=== Material provided ===

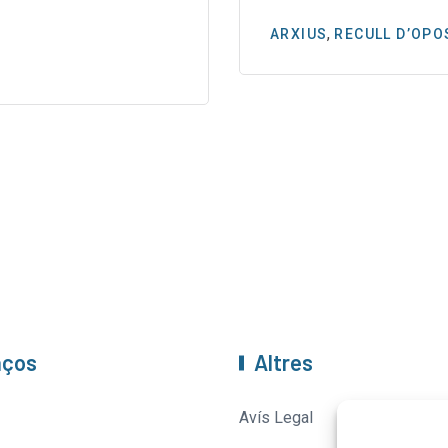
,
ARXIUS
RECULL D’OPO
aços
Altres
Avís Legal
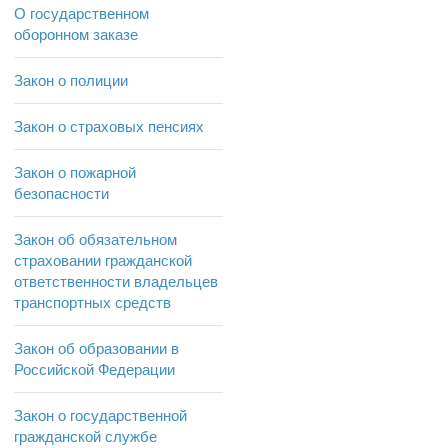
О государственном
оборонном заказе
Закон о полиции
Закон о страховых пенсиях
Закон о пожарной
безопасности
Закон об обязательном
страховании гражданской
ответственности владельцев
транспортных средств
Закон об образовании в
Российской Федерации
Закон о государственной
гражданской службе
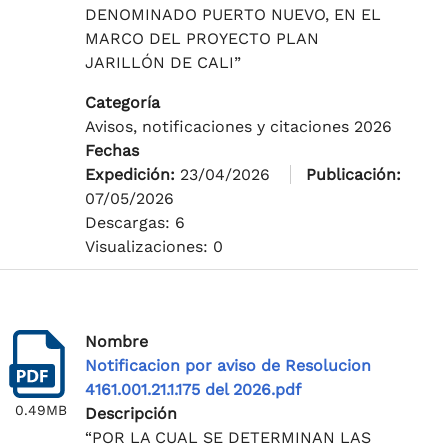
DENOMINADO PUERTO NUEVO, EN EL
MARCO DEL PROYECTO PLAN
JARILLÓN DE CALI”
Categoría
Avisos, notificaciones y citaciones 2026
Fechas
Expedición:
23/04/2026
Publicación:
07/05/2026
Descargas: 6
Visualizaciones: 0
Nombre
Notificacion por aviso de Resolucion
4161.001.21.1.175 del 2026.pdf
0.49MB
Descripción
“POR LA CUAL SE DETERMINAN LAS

--

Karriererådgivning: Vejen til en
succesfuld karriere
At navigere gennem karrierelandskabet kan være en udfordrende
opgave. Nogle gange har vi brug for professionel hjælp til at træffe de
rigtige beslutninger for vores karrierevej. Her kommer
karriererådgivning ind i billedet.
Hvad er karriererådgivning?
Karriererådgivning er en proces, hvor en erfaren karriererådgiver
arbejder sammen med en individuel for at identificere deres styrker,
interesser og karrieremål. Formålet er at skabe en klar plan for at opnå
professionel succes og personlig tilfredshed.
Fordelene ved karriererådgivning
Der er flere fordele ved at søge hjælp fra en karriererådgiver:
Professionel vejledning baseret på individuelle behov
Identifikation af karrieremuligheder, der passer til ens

---

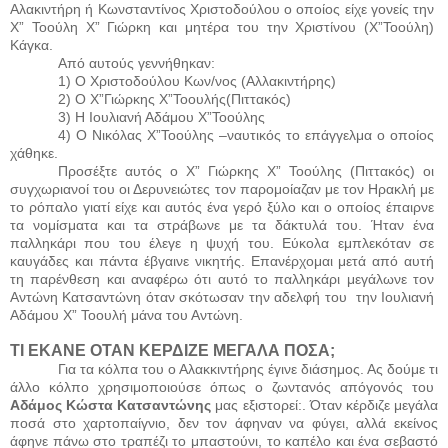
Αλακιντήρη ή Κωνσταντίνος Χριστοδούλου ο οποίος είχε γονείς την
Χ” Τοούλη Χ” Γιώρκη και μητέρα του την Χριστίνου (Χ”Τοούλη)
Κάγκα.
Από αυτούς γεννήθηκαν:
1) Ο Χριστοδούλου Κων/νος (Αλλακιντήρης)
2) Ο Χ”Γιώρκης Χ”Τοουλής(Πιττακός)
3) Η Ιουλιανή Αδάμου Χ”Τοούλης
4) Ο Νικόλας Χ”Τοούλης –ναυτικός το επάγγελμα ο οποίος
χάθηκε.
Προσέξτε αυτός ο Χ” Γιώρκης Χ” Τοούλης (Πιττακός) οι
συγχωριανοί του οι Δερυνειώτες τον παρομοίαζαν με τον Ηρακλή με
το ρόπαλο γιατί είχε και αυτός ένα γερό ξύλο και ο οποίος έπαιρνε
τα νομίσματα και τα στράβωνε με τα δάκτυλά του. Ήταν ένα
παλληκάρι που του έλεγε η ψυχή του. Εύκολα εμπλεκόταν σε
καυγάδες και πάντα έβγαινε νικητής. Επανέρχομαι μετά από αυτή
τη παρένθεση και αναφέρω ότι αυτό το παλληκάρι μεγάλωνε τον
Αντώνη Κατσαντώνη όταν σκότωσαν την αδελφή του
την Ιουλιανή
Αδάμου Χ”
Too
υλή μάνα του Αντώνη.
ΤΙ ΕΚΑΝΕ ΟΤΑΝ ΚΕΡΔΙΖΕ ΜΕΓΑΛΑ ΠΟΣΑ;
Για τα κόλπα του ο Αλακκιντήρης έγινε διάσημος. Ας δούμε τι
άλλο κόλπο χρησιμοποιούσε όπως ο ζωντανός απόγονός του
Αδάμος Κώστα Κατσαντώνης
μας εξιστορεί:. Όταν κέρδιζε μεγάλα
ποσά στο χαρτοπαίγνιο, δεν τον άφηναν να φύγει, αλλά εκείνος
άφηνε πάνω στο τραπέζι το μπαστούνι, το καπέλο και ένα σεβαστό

=== Try it ===
Return all lines of the material above in which the word "Αδάμου" occurs.

=== Reply to the task ===
3) Η Ιουλιανή Αδάμου Χ”Τοούλης
Αδάμου Χ”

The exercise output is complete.